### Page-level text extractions
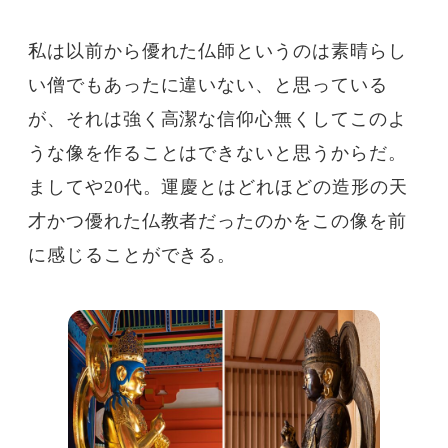
私は以前から優れた仏師というのは素晴らし
い僧でもあったに違いない、と思っている
が、それは強く高潔な信仰心無くしてこのよ
うな像を作ることはできないと思うからだ。
ましてや20代。運慶とはどれほどの造形の天
才かつ優れた仏教者だったのかをこの像を前
に感じることができる。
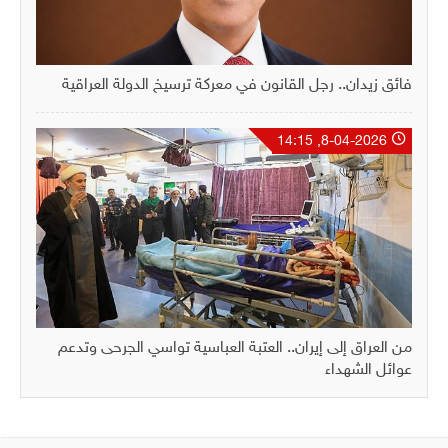
فائق زيدان.. رجل القانون في معركة ترسيخ الدولة العراقية
8-04-2026, 14:15
من العراق إلى إيران.. العتبة العباسية تواسي الجرحى وتدعم
عوائل الشهداء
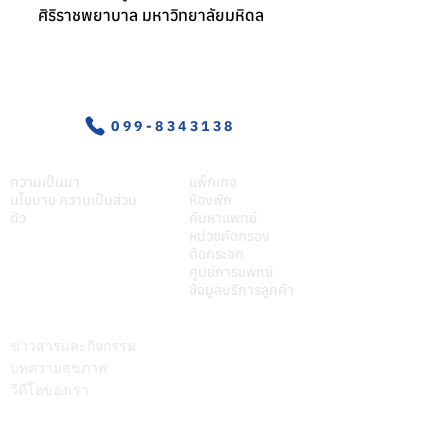
ศิริราชพยาบาล มหาวิทยาลัยมหิดล
อุบัติเหตุ-ฉุกเฉิน
099-8343138
เกี่ยวศุภมิตร
บริการของเรา
ความเป็นมา
แพ็กเกจ
นโยบาย ความเป็นส่วน
ห้องพัก
ตัว
ค้นหาแพทย์
หน่วยคัดกรอง
ต้อกระจก
ศูนย์การแพทย์
ข้อมูลบริการลูกค้า
บทความ
ติดต่อเรา
ข่าวสารและกิจกรรม
บทความสุขภาพ
วีดีโอของเรา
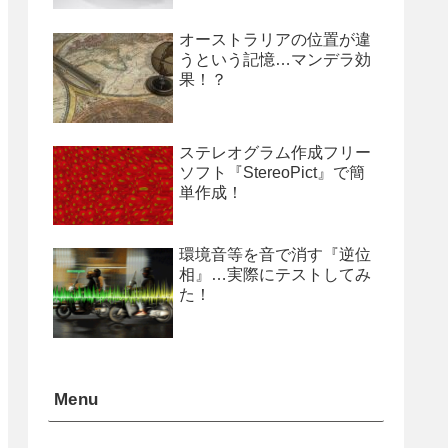
オーストラリアの位置が違
うという記憶…マンデラ効
果！？
ステレオグラム作成フリー
ソフト『StereoPict』で簡
単作成！
環境音等を音で消す『逆位
相』…実際にテストしてみ
た！
Menu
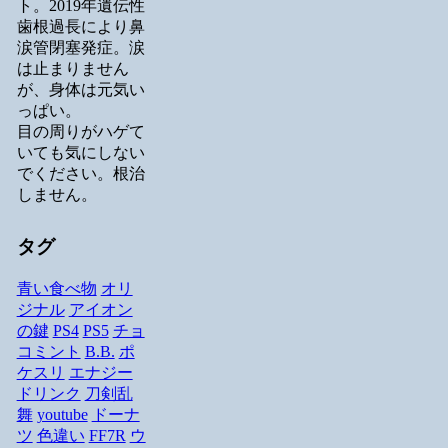
ト。2019年遺伝性
歯根過長により鼻
涙管閉塞発症。涙
は止まりません
が、身体は元気い
っぱい。
目の周りがハゲて
いても気にしない
でください。根治
しません。
タグ
青い食べ物
オリ
ジナル
アイオン
の鍵
PS4
PS5
チョ
コミント
B.B.
ポ
ケスリ
エナジー
ドリンク
刀剣乱
舞
youtube
ドーナ
ツ
色違い
FF7R
ウ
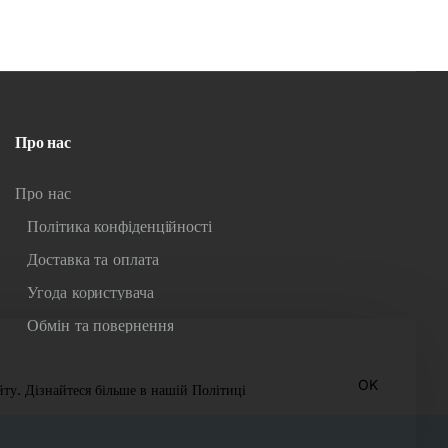
Про нас
Про нас
Політика конфіденційності
Доставка та оплата
Угода користувача
Обмін та повернення
OK
ту. Дізнайтеся більше в нашій Політиці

### Brief
Carry over each record above character for character, with the pictures left out.

### Answer to this problem
私は以前から優れた仏師というのは素晴らし
い僧でもあったに違いない、と思っている
が、それは強く高潔な信仰心無くしてこのよ
うな像を作ることはできないと思うからだ。
ましてや20代。運慶とはどれほどの造形の天
才かつ優れた仏教者だったのかをこの像を前
に感じることができる。
فائق زيدان.. رجل القانون في معركة ترسيخ الدولة العراقية
8-04-2026, 14:15
من العراق إلى إيران.. العتبة العباسية تواسي الجرحى وتدعم
عوائل الشهداء
ศิริราชพยาบาล มหาวิทยาลัยมหิดล
อุบัติเหตุ-ฉุกเฉิน
099-8343138
เกี่ยวศุภมิตร
บริการของเรา
ความเป็นมา
แพ็กเกจ
นโยบาย ความเป็นส่วน
ห้องพัก
ตัว
ค้นหาแพทย์
หน่วยคัดกรอง
ต้อกระจก
ศูนย์การแพทย์
ข้อมูลบริการลูกค้า
บทความ
ติดต่อเรา
ข่าวสารและกิจกรรม
บทความสุขภาพ
วีดีโอของเรา
オーストラリアの位置が違
うという記憶…マンデラ効
果！？
ステレオグラム作成フリー
ソフト『StereoPict』で簡
単作成！
環境音等を音で消す『逆位
相』…実際にテストしてみ
た！
Menu
ト。2019年遺伝性
歯根過長により鼻
涙管閉塞発症。涙
は止まりません
が、身体は元気い
っぱい。
目の周りがハゲて
いても気にしない
でください。根治
しません。
タグ
青い食べ物
オリ
ジナル
アイオン
の鍵
PS4
PS5
チョ
コミント
B.B.
ポ
ケスリ
エナジー
ドリンク
刀剣乱
舞
youtube
ドーナ
ツ
色違い
FF7R
ウ
Про нас
Про нас
Політика конфіденційності
Доставка та оплата
Угода користувача
Обмін та повернення
OK
ту. Дізнайтеся більше в нашій Політиці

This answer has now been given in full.